Work required
A complete answer lists every line of the material where the string "일본에서" occurs.

——————————

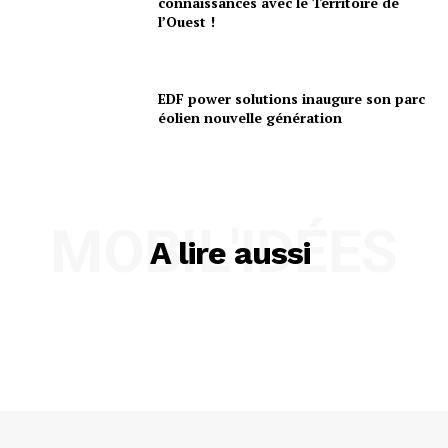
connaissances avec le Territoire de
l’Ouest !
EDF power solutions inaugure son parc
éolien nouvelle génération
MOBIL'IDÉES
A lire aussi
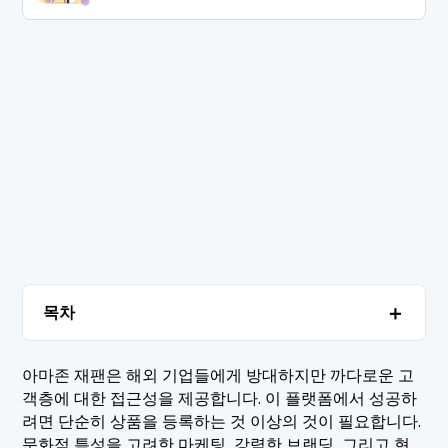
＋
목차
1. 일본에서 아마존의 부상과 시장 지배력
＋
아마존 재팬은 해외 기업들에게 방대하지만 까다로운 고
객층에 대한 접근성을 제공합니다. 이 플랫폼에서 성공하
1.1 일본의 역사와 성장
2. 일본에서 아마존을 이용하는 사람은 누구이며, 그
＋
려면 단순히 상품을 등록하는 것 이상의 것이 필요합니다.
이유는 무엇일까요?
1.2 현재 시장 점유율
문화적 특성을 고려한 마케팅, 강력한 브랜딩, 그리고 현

——————————

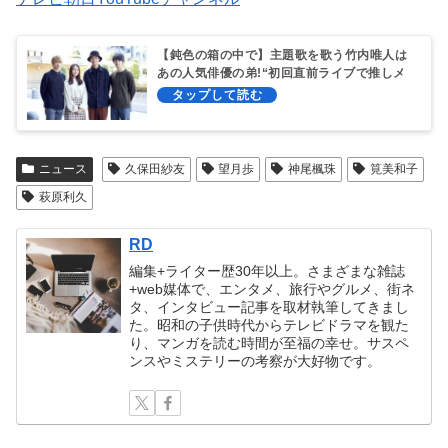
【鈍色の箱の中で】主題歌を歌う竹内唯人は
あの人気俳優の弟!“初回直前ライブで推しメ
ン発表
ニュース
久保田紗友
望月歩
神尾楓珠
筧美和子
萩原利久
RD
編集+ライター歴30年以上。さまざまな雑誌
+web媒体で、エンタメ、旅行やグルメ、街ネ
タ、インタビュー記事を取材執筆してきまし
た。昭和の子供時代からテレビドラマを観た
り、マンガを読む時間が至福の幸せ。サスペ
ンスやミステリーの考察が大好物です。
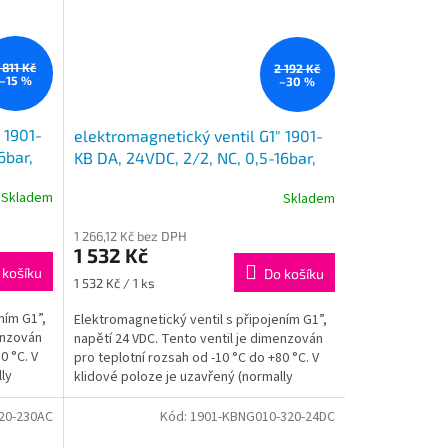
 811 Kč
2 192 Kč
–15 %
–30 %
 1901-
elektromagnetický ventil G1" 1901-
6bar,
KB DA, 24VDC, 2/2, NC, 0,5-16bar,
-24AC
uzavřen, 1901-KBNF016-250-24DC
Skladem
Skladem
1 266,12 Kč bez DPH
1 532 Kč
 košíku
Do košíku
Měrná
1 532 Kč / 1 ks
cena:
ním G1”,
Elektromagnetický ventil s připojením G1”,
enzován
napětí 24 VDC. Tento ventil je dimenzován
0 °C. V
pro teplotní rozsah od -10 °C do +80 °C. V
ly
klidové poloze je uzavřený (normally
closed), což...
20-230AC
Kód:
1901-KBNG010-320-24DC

——————————

Exercise output
1. 일본에서 아마존의 부상과 시장 지배력
2. 일본에서 아마존을 이용하는 사람은 누구이며, 그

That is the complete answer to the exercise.